▶ **Problem description**: No pictures belong in the copy. Reproduce exactly the lines beginning at the line containing "Newsletter (508, 1009)" and continuing to the end of the entries below.

▶ **Saved entries**:
##############################
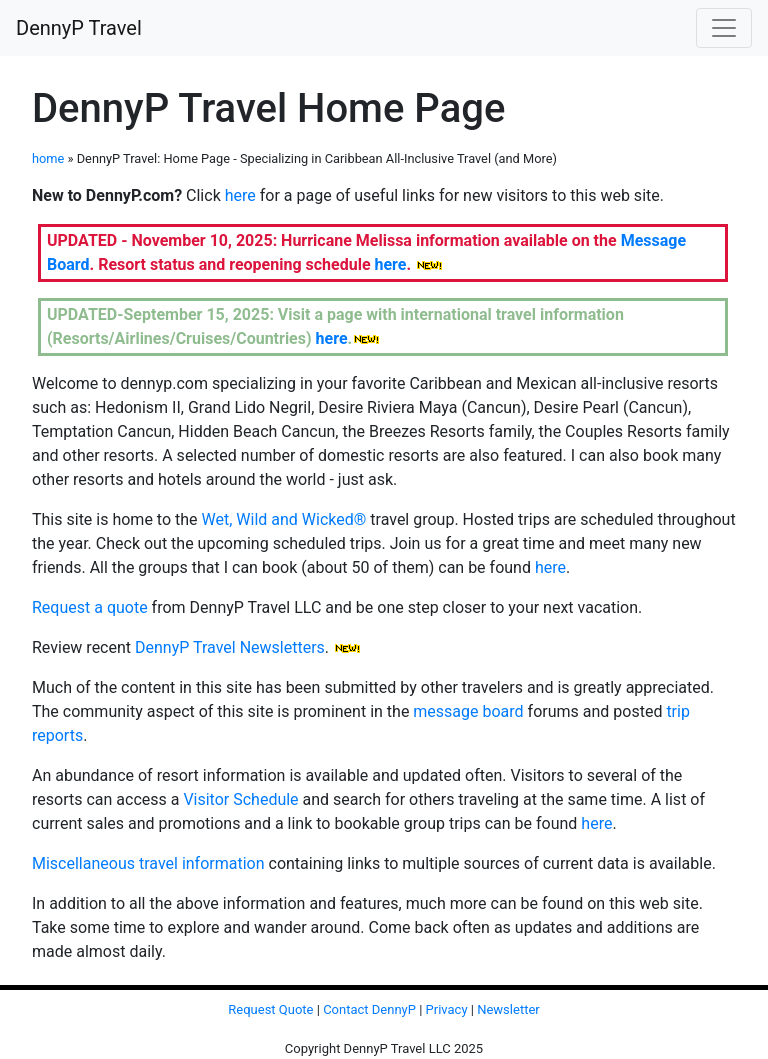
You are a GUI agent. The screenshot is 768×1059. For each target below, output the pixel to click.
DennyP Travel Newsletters (230, 647)
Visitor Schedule (240, 799)
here (240, 195)
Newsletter (508, 1009)
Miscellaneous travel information (148, 863)
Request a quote (90, 607)
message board (468, 711)
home (48, 158)
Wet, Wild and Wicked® (284, 519)
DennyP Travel (79, 28)
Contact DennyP (369, 1009)
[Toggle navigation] (724, 28)
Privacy (447, 1009)
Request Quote (270, 1009)
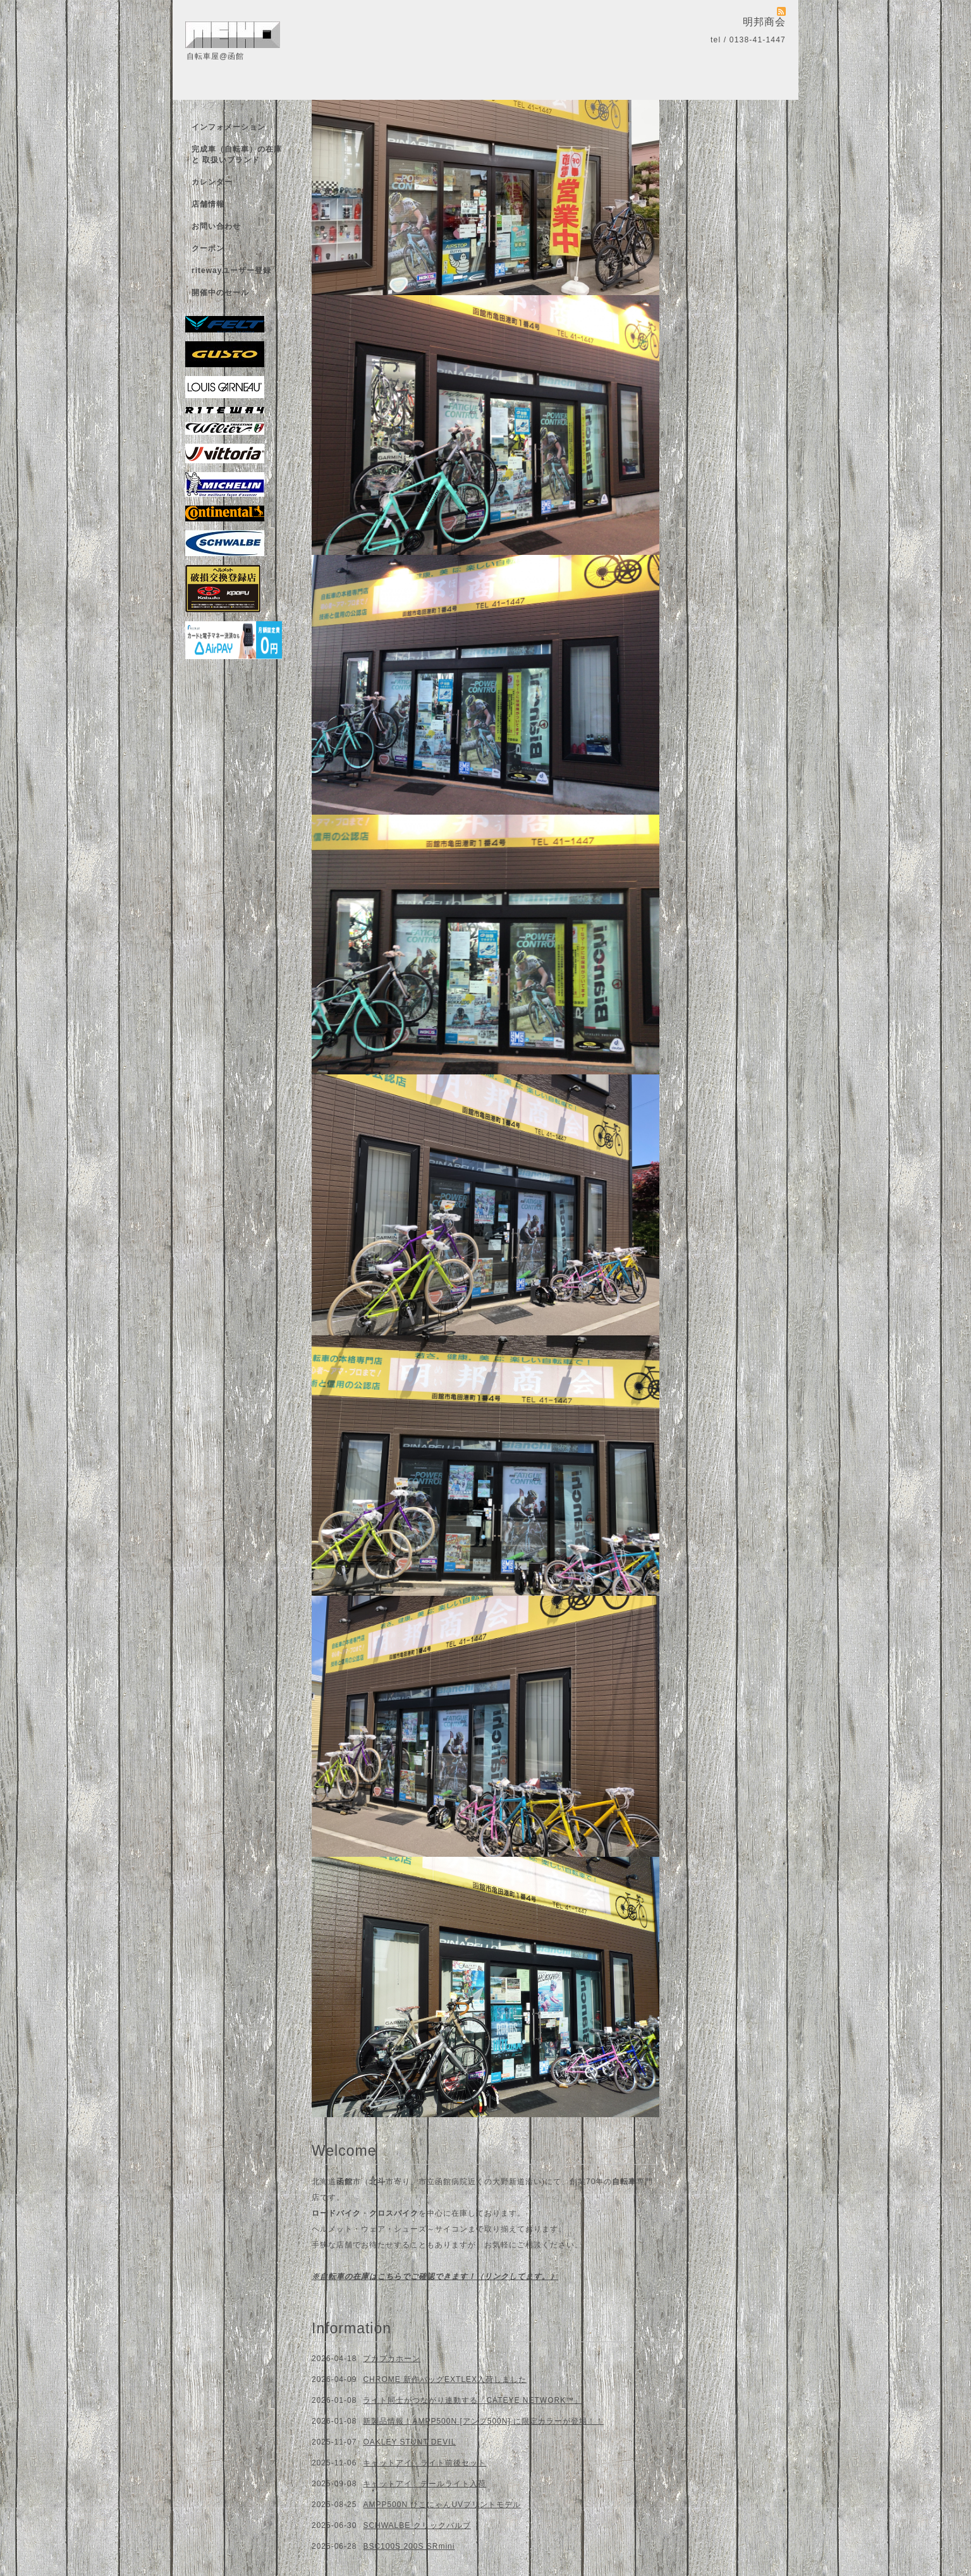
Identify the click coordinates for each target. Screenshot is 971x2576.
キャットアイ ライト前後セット (424, 2462)
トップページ (216, 104)
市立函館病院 (443, 2181)
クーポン (208, 248)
##############################
▶ **Solved problem**:
Newsletter (508, 1009)
Miscellaneous travel information (148, 863)
Request a quote (90, 607)
message board (468, 711)
home (48, 158)
Wet, Wild and Wicked® (284, 519)
DennyP Travel (79, 28)
Contact DennyP (369, 1009)
[Toggle navigation] (724, 28)
Privacy (447, 1009)
Request Quote (270, 1009)
Identify the click coordinates for each target. Screenshot is 971x2576.
キャットアイ ライト前後セット (424, 2462)
トップページ (216, 104)
市立函館病院 (443, 2181)
クーポン (208, 248)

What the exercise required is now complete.